Thursday, January 19, 2012

Regional restrictions on media license are fundamentally unfair and hence doomed to become obselete

The recent launch of the netflix service in the UK and Ireland was initially greeted with great enthusiasm, but this enthusiasm quickly turned to disappointment when people realized that the aomount of movies and TV shows available on this service was going to be much reduced compared to what was on offer in the USA (for essentially the same monthly price). This brings into focus the fundamental unfairness of regional restrictions on media rights.
 
In the pre-digital world, the owners of the copyright on work with a global appeal were forced to work with local partners in each grography to help get their content distributed. Typically they negotiated different licnese terms for each region based upon the market reality. This tradition has become entrenched in the media indistry and some players are trying to implement a similar scheme on the internet, but it is doomed to failure for three reasons:
  1. It is technically hard to enforce regional restrictions on the internet, because the architecture of the internet was designed to make the user's geographic location invisible. Most sites that implement geographic restrictions do so by accessing databases that map IP addresses to geographic locations, but these are not notoriously inaccurate. For example, when I access the internet from work, most sites seem to think that I am in the UK since we get internet connectivity from a UK based ISP. This means that sites like RTÉ Player provide only a restricted service since they claim I am not in Ireland.

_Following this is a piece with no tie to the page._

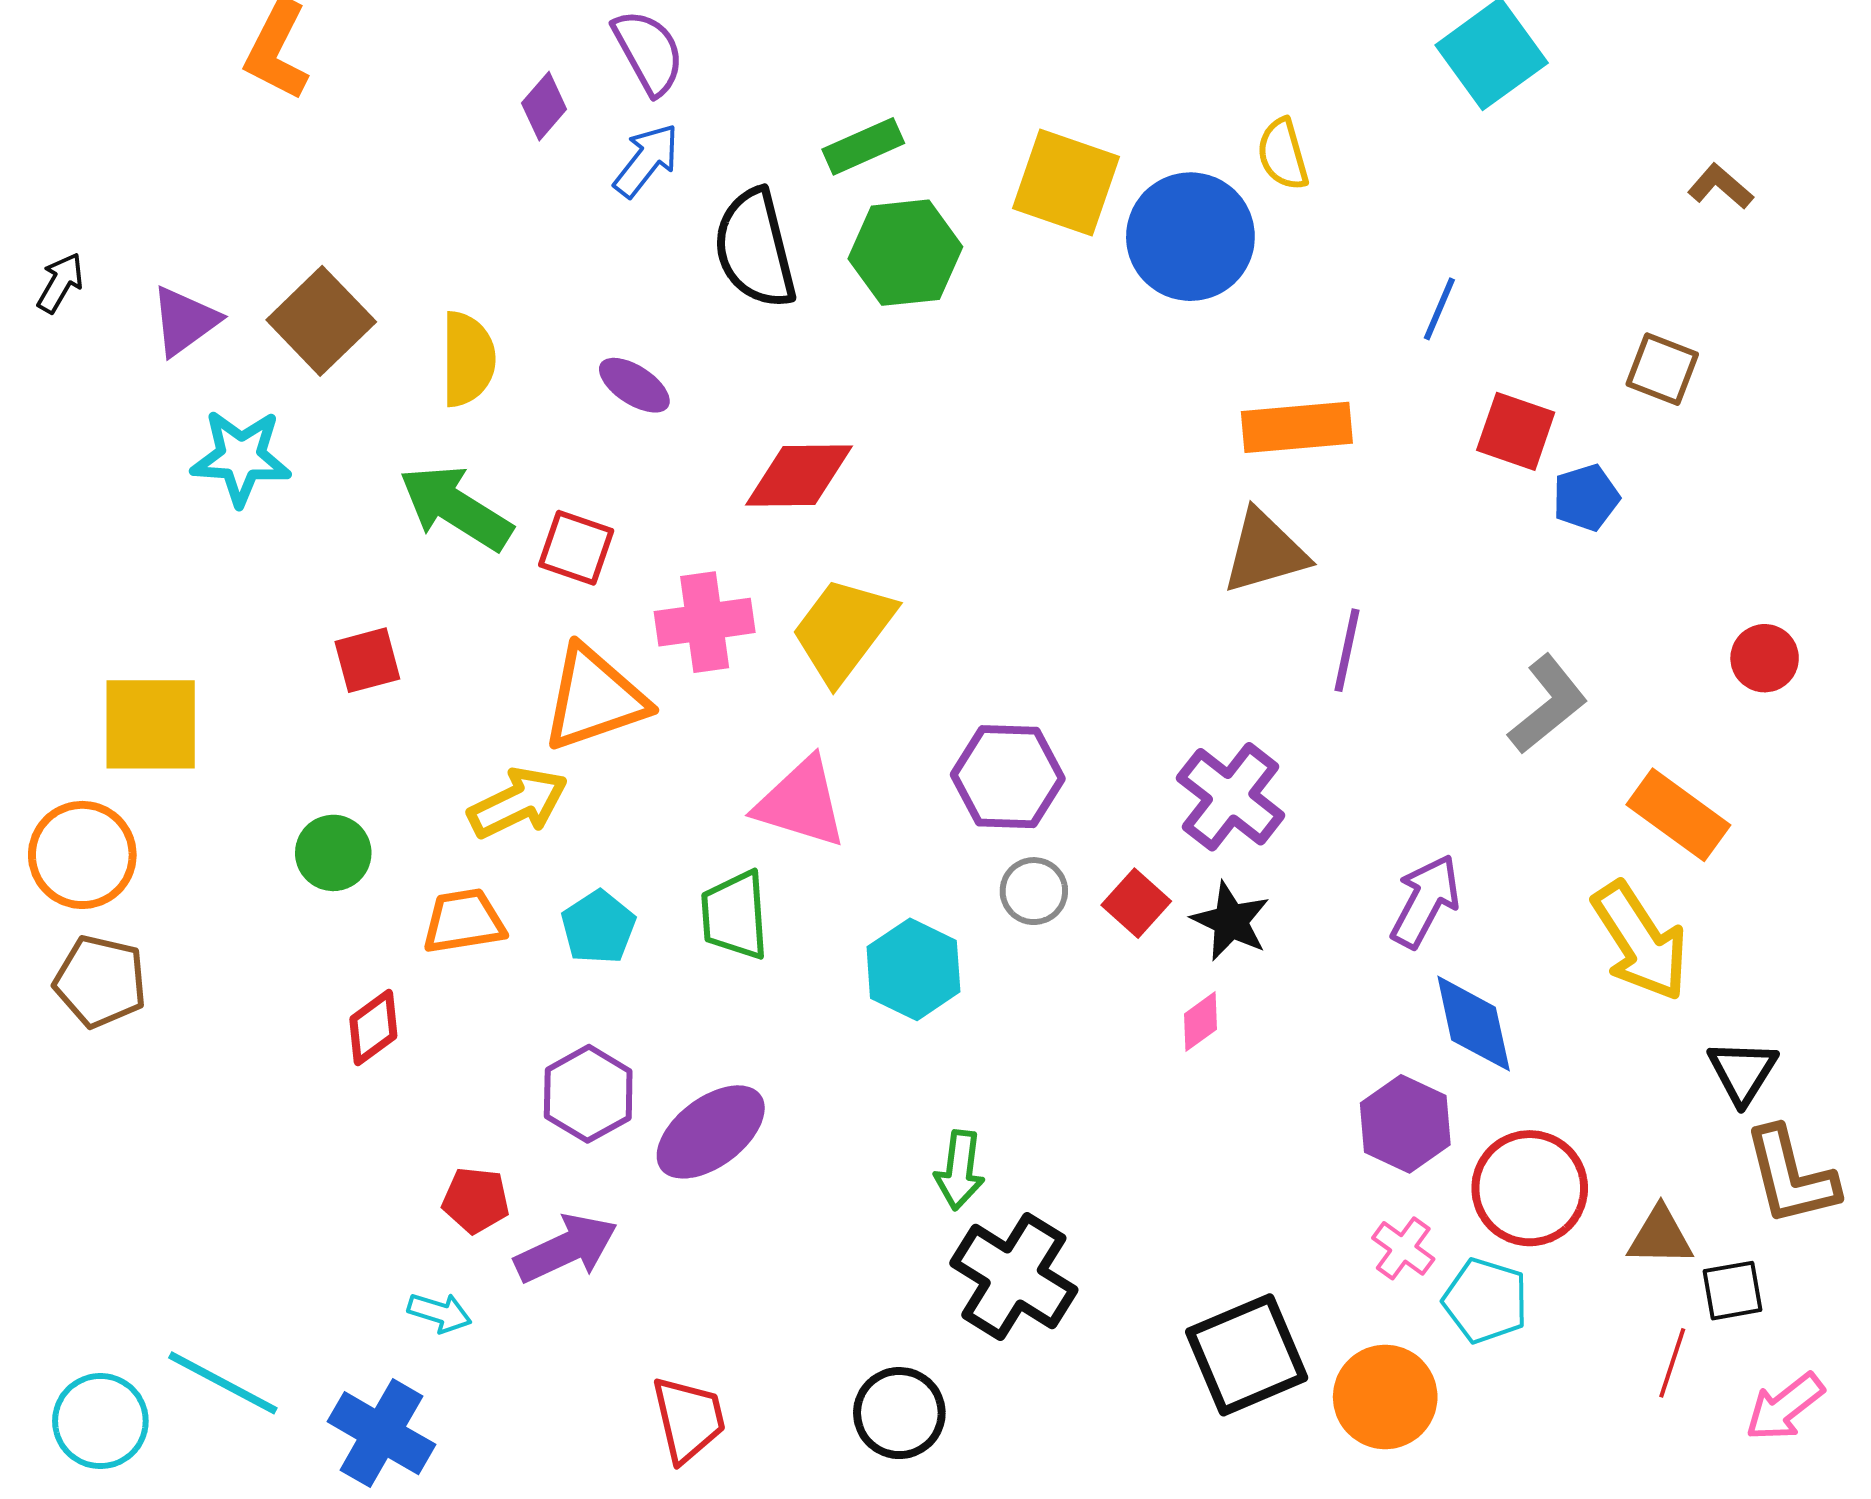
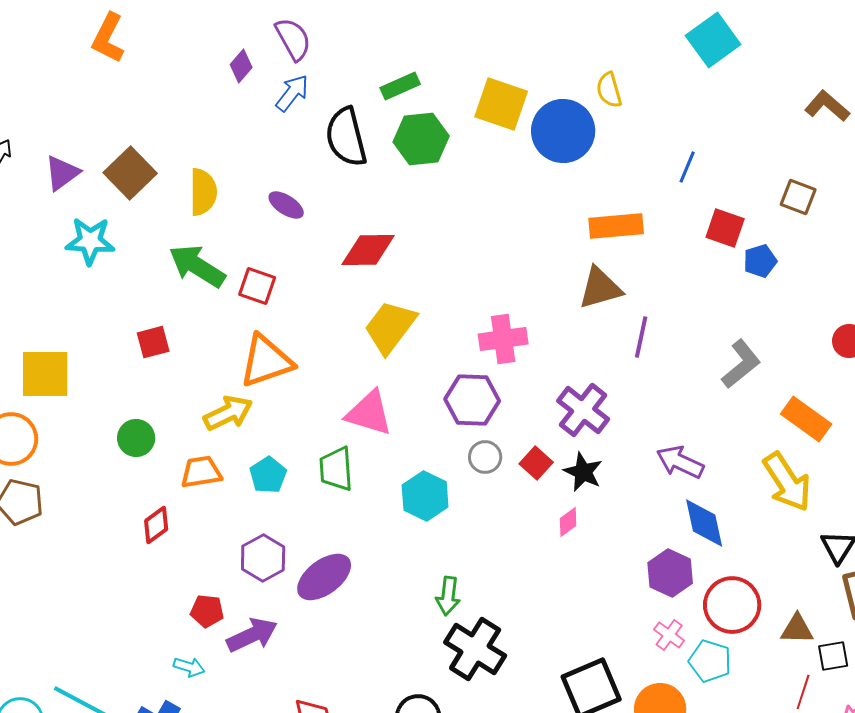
brown L-shape: (1720, 186) -> (827, 106), size x1.4
pink cross: (705, 622) -> (503, 339), moved
purple arrow: (1425, 901) -> (680, 462), turned -93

  2. In the pre-digital era, movies were promoted on TV stations and in newspapers and other outlets that only had a regional reach. Therefore they would not tend to be very aware of what entertainment offerings were available in other countries. However, now people typically learn about new media offerings on the internet which has a global reach and when they read about wonderful new services they tend to get frustrated when they can't access them.
  3. The majority of people see regional restrictions on media usage as fundamentally unfair. While their conscience might trouble them if they were sharing pirated track via BitTorrent,so they have no moral objection to using any of the freely available tools that make them appear to be located in a different country than they are.
The first generation of  digital distribution for movies was on DVDs. The movie industry tried to continue implementing a different distribution model for different regions by implementing a system of DVD region locking this system was widely circumvented because people believed that it was morally unfair that someone should try to stop them playing DVD movies at home that they had legitimately bought while on holiday in another country. This system gradually lost it effectiveness because consumers rebelled against it and began to buy region-free DVD players, I think the same thing will happen to the regional restrictions on streaming media services and the sooner the industry wakes up to this fact the better.